**EXERCISE BRIEF**
Print exactly the lines that run from the opening line of the material through the line with "-पीलिंग मशीन", and nothing else, leaving out pictures.

____

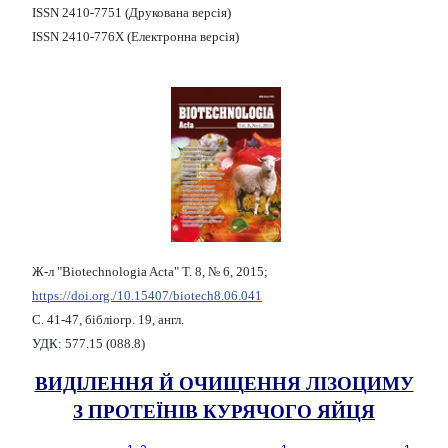
ISSN 2410-7751 (Друкована версія)
ISSN 2410-776X (Електронна версія)
Ж-л "Biotechnologia Acta" Т. 8, № 6, 2015;
https://doi.org./10.15407/biotech8.06.041
С. 41-47, бібліогр. 19, англ.
УДК: 577.15 (088.8)
ВИДІЛЕННЯ Й ОЧИЩЕННЯ ЛІЗОЦИМУ
З ПРОТЕЇНІВ КУРЯЧОГО ЯЙЦЯ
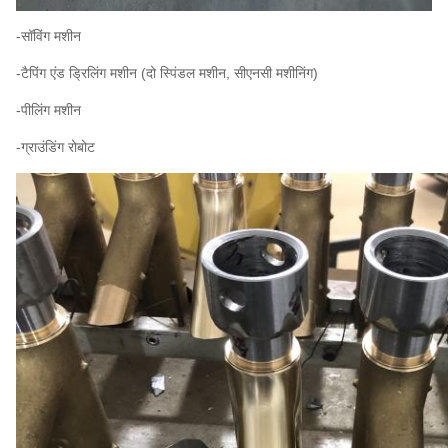
-सॉविंग मशीन
-टैपिंग एंड ड्रिलिंग मशीन (दो स्पिंडल मशीन, सीएनसी मशीनिंग)
-पीलिंग मशीन
-ग्राउंडिंग रोबोट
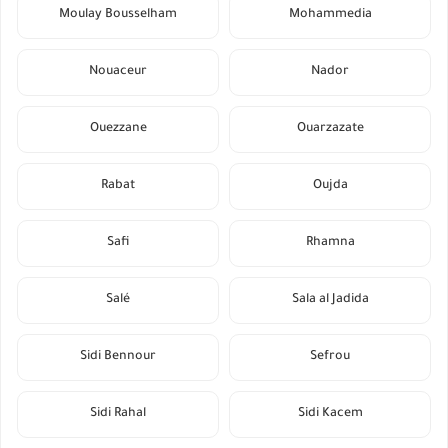
Moulay Bousselham
Mohammedia
Nouaceur
Nador
Ouezzane
Ouarzazate
Rabat
Oujda
Safi
Rhamna
Salé
Sala al Jadida
Sidi Bennour
Sefrou
Sidi Rahal
Sidi Kacem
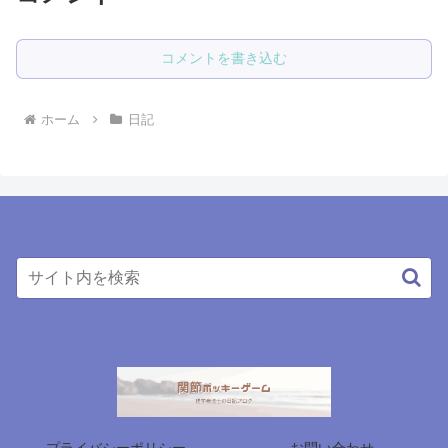
コメントを書き込む
ホーム
日記
プライバシーポリシー
お問い合わせ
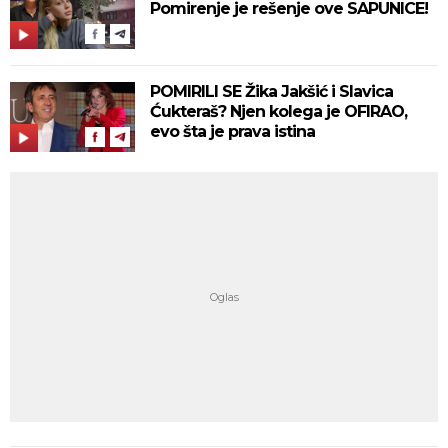
Pomirenje je rešenje ove SAPUNICE!
POMIRILI SE Žika Jakšić i Slavica
Ćukteraš? Njen kolega je OFIRAO,
evo šta je prava istina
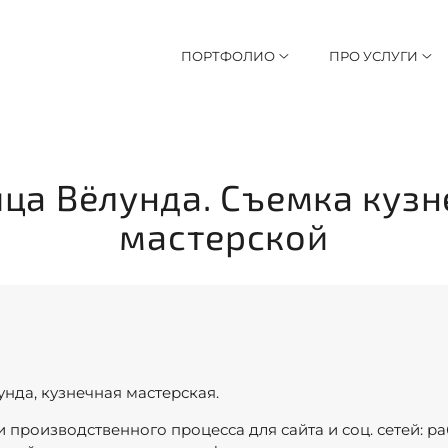
ПОРТФОЛИО
ПРО УСЛУГИ
ца Вёлунда. Съемка куз
мастерской
унда, кузнечная мастерская.
 производственного процесса для сайта и соц. сетей: р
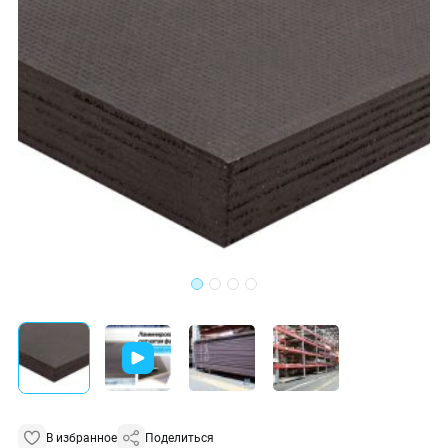
В избранное
Поделиться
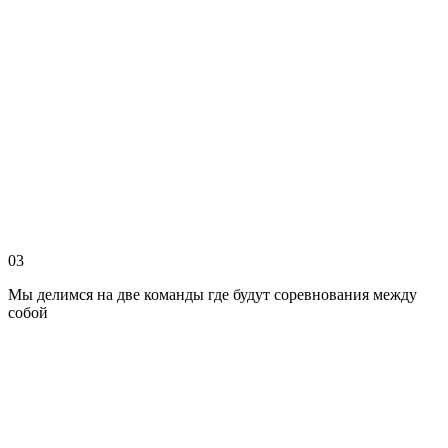
03
Мы делимся на две команды где будут соревнования между
собой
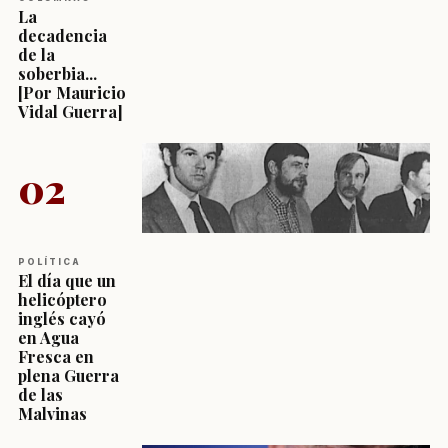
La
decadencia
de la
soberbia...
[Por Mauricio
Vidal Guerra]
02
POLÍTICA
El día que un
helicóptero
inglés cayó
en Agua
Fresca en
plena Guerra
de las
Malvinas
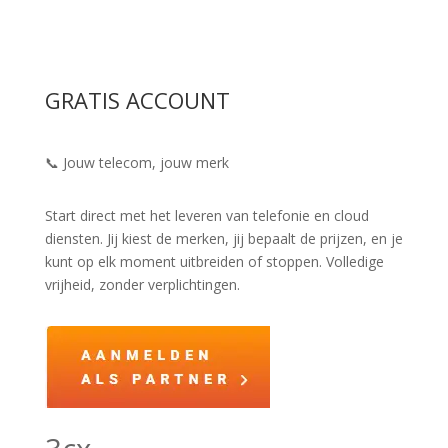
GRATIS ACCOUNT
📞 Jouw telecom, jouw merk
Start direct met het leveren van telefonie en cloud
diensten. Jij kiest de merken, jij bepaalt de prijzen, en je
kunt op elk moment uitbreiden of stoppen. Volledige
vrijheid, zonder verplichtingen.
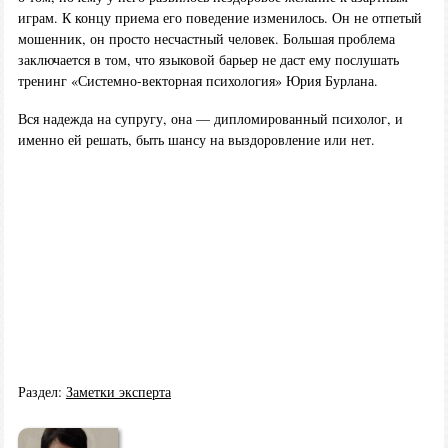
играм. К концу приема его поведение изменилось. Он не отпетый
мошенник, он просто несчастный человек. Большая проблема
заключается в том, что языковой барьер не даст ему послушать
тренинг «Системно-векторная психология» Юрия Бурлана.
Вся надежда на супругу, она — дипломированный психолог, и
именно ей решать, быть шансу на выздоровление или нет.
Раздел:
Заметки эксперта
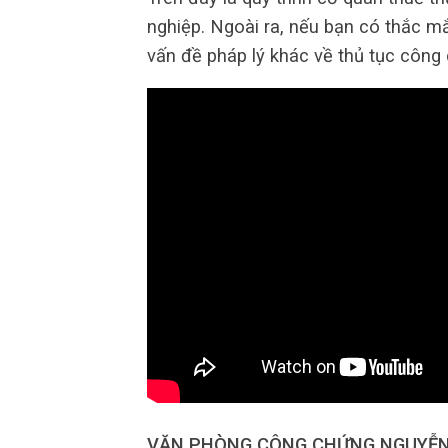
nghiệp. Ngoài ra, nếu bạn có thắc m
vấn đề pháp lý khác về thủ tục công c
VĂN PHÒNG CÔNG CHỨNG NGUYỄN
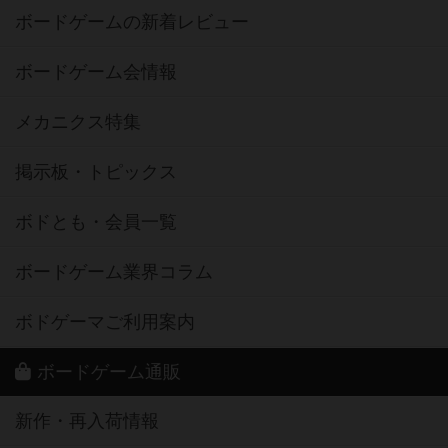
ボードゲームの新着レビュー
ボードゲーム会情報
メカニクス特集
掲示板・トピックス
ボドとも・会員一覧
ボードゲーム業界コラム
ボドゲーマご利用案内
ボードゲーム通販
新作・再入荷情報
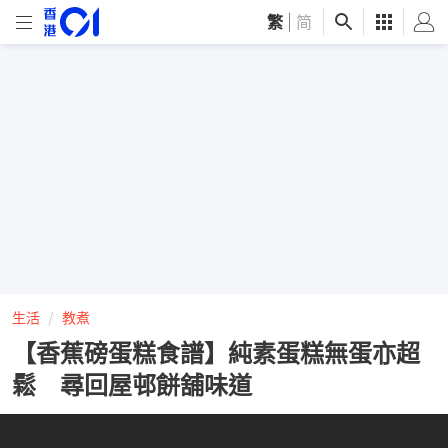
繁
|
简
生活
教煮
【香蕉磅蛋糕食譜】純素蛋糕無蛋亦超
鬆 尋回屋邨餅舖味道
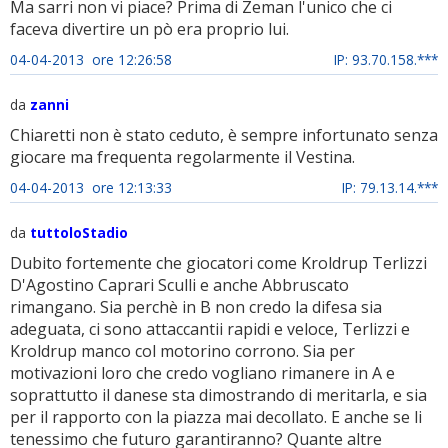
Ma sarri non vi piace? Prima di Zeman l'unico che ci
faceva divertire un pò era proprio lui.
04-04-2013 ore 12:26:58
IP: 93.70.158.***
da
zanni
Chiaretti non è stato ceduto, è sempre infortunato senza
giocare ma frequenta regolarmente il Vestina.
04-04-2013 ore 12:13:33
IP: 79.13.14.***
da
tuttoloStadio
Dubito fortemente che giocatori come Kroldrup Terlizzi
D'Agostino Caprari Sculli e anche Abbruscato
rimangano. Sia perchè in B non credo la difesa sia
adeguata, ci sono attaccantii rapidi e veloce, Terlizzi e
Kroldrup manco col motorino corrono. Sia per
motivazioni loro che credo vogliano rimanere in A e
soprattutto il danese sta dimostrando di meritarla, e sia
per il rapporto con la piazza mai decollato. E anche se li
tenessimo che futuro garantiranno? Quante altre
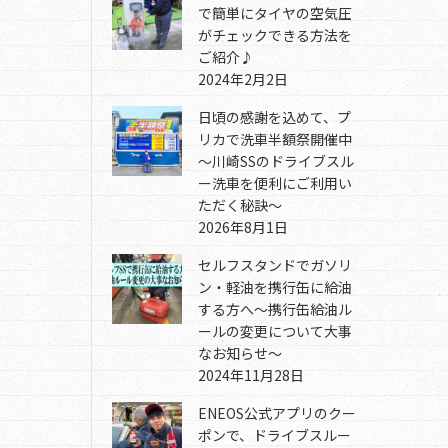
で簡単にタイヤの空気圧
がチェックできる方法を
ご紹介♪
2024年2月2日
日頃の感謝を込めて、プ
リカで洗車半額祭開催中
～川崎SSのドライブスル
ー洗車を便利にご利用い
ただく秘訣～
2026年8月1日
セルフスタンドでガソリ
ン・軽油を携行缶に給油
する方へ～携行缶給油ル
ールの変更について大事
なお知らせ～
2024年11月28日
ENEOS公式アプリのクー
ポンで、ドライブスルー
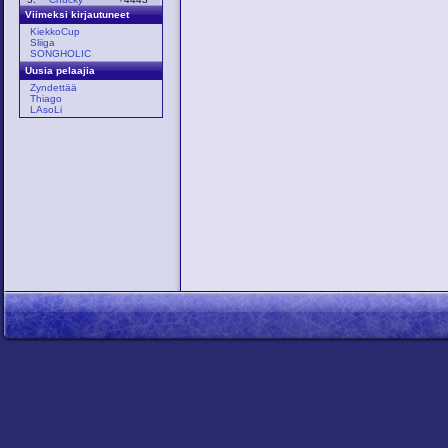
Viimeksi kirjautuneet
KiekkoCup
Sliiga
SONGHOLIC
Uusia pelaajia
Zyndettää
Thiago
LAsoLi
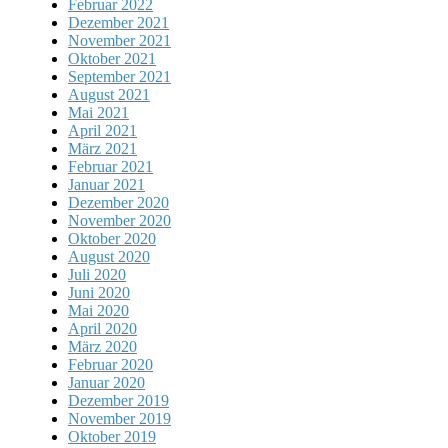
Februar 2022
Dezember 2021
November 2021
Oktober 2021
September 2021
August 2021
Mai 2021
April 2021
März 2021
Februar 2021
Januar 2021
Dezember 2020
November 2020
Oktober 2020
August 2020
Juli 2020
Juni 2020
Mai 2020
April 2020
März 2020
Februar 2020
Januar 2020
Dezember 2019
November 2019
Oktober 2019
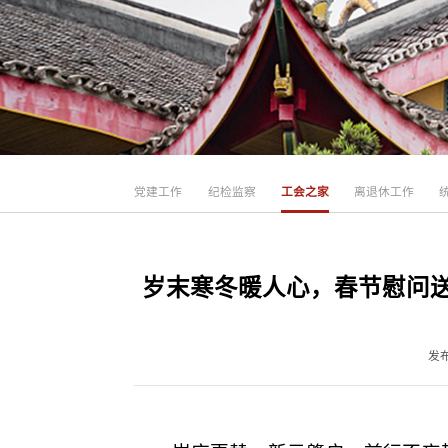
党建工作
纪检监察
工会之家
离退休工作
岁末寒冬暖人心，春节慰问送
发布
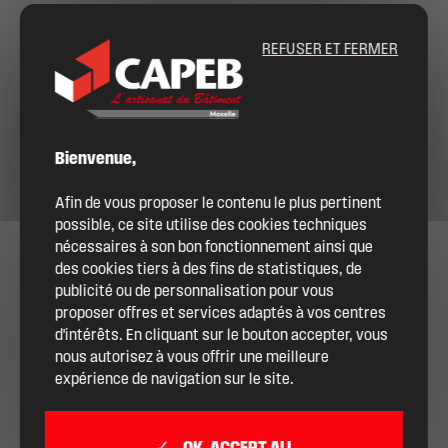
REFUSER ET FERMER
Bienvenue,
Afin de vous proposer le contenu le plus pertinent
possible, ce site utilise des cookies techniques
nécessaires à son bon fonctionnement ainsi que
des cookies tiers à des fins de statistiques, de
publicité ou de personnalisation pour vous
proposer offres et services adaptés à vos centres
d'intérêts. En cliquant sur le bouton accepter, vous
nous autorisez à vous offrir une meilleure
expérience de navigation sur le site.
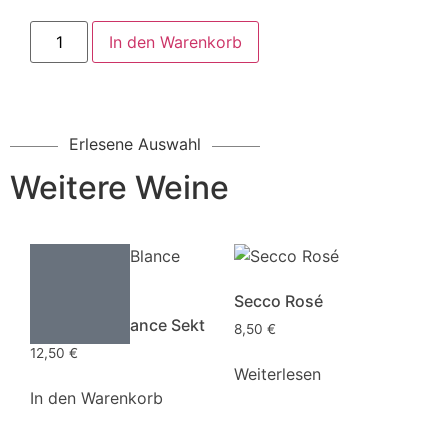
In den Warenkorb
Erlesene Auswahl
Weitere Weine
Secco Rosé
Sauvignon Blance Sekt
8,50
€
12,50
€
Weiterlesen
In den Warenkorb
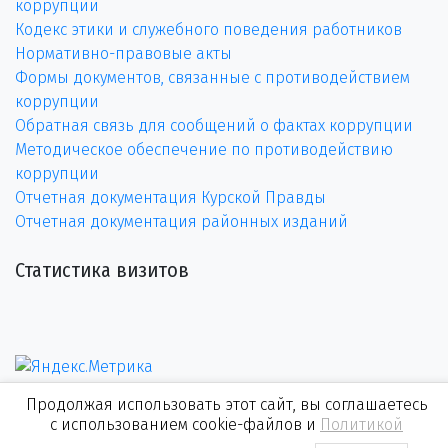
коррупции
Кодекс этики и служебного поведения работников
Нормативно-правовые акты
Формы документов, связанные с противодействием
коррупции
Обратная связь для сообщений о фактах коррупции
Методическое обеспечение по противодействию
коррупции
Отчетная документация Курской Правды
Отчетная документация районных изданий
Статистика визитов
Продолжая использовать этот сайт, вы соглашаетесь
с использованием cookie-файлов и
Политикой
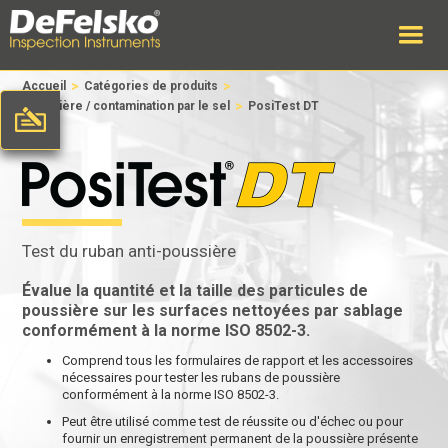
>
>
Accueil
Catégories de produits
>
Poussière / contamination par le sel
PosiTest DT
Test du ruban anti-poussière
Évalue la quantité et la taille des particules de
poussière sur les surfaces nettoyées par sablage
conformément à la norme ISO 8502-3.
Comprend tous les formulaires de rapport et les accessoires
nécessaires pour tester les rubans de poussière
conformément à la norme ISO 8502-3.
Peut être utilisé comme test de réussite ou d'échec ou pour
fournir un enregistrement permanent de la poussière présente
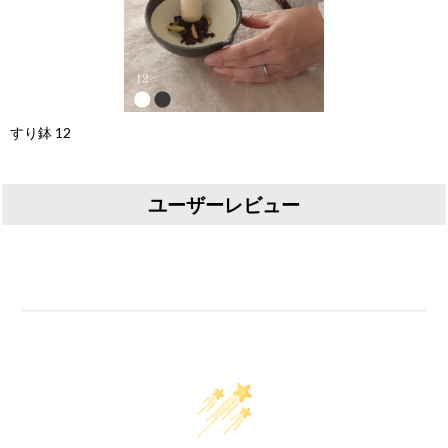
すり鉢 12
ユーザーレビュー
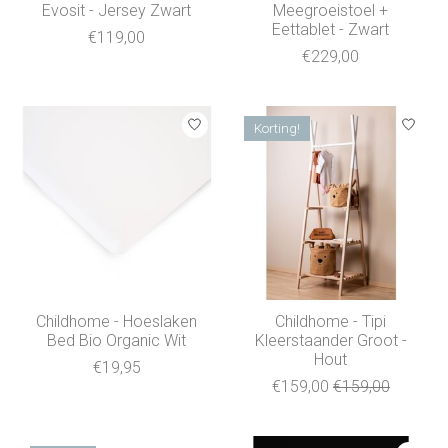
Evosit - Jersey Zwart
Meegroeistoel +
Eettablet - Zwart
€119,00
€229,00
Korting!
Childhome - Hoeslaken
Childhome - Tipi
Bed Bio Organic Wit
Kleerstaander Groot -
Hout
€19,95
€159,00
€159,00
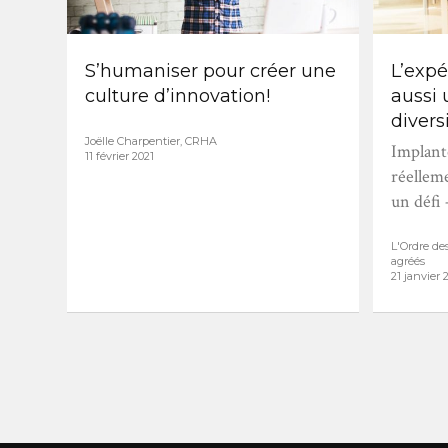
S’humaniser pour créer une
L’expé
culture d’innovation!
aussi 
divers
Joëlle Charpentier, CRHA
Implant
11 février 2021
réelleme
un défi 
L'Ordre de
agréés
21 janvier 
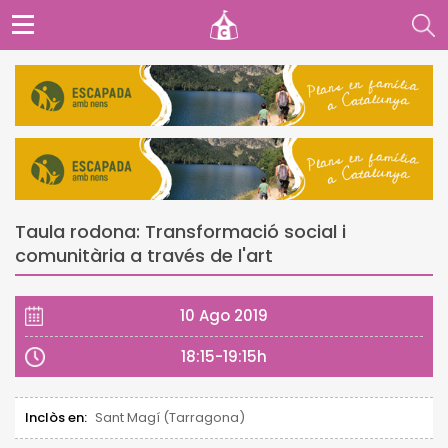
Taula rodona: Transformació social i
comunitària a través de l'art
10 Ago 2019
18:15-19:15h
Inclòs en:
Sant Magí (Tarragona)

____

**WRITTEN RESPONSE**
ISSN 2410-7751 (Друкована версія)
ISSN 2410-776X (Електронна версія)
Ж-л "Biotechnologia Acta" Т. 8, № 6, 2015;
https://doi.org./10.15407/biotech8.06.041
С. 41-47, бібліогр. 19, англ.
УДК: 577.15 (088.8)
ВИДІЛЕННЯ Й ОЧИЩЕННЯ ЛІЗОЦИМУ
З ПРОТЕЇНІВ КУРЯЧОГО ЯЙЦЯ
-सॉविंग मशीन
-टैपिंग एंड ड्रिलिंग मशीन (दो स्पिंडल मशीन, सीएनसी मशीनिंग)
-पीलिंग मशीन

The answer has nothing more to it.